Line count for "complete": tally the lines of the records below that contain it, and give only that number.

[RECORDS FOR PROCESSING Boundary: Start]

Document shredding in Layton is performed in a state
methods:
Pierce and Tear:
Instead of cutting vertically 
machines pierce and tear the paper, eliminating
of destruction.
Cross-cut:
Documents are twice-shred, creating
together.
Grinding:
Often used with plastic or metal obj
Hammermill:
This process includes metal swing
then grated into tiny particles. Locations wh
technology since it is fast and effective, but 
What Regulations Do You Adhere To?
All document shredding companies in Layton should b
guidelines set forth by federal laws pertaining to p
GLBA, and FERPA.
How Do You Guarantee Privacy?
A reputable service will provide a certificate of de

[RECORDS FOR PROCESSING Boundary: End]
[RECORDS FOR PROCESSING Boundary: Start]

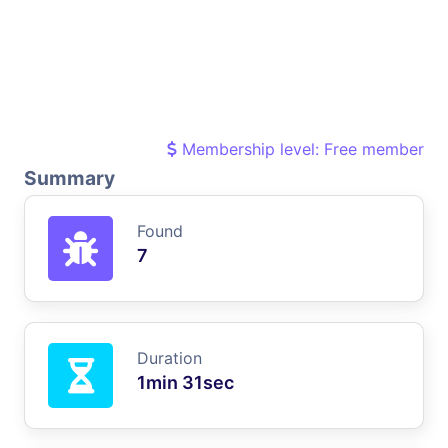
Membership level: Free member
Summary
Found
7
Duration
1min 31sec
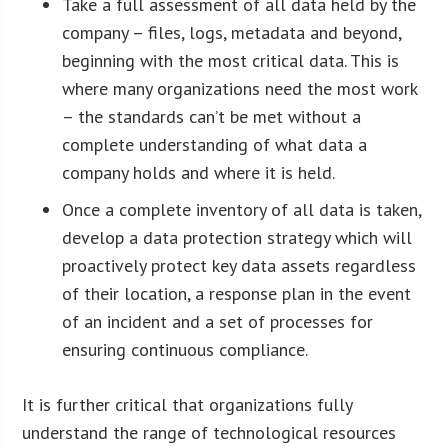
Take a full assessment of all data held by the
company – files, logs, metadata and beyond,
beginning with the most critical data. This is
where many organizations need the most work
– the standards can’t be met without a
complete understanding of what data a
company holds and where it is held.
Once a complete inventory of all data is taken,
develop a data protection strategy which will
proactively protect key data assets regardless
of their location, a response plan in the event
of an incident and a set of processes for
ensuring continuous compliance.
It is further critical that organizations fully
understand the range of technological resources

[RECORDS FOR PROCESSING Boundary: End]

**ANSWER BOX**
2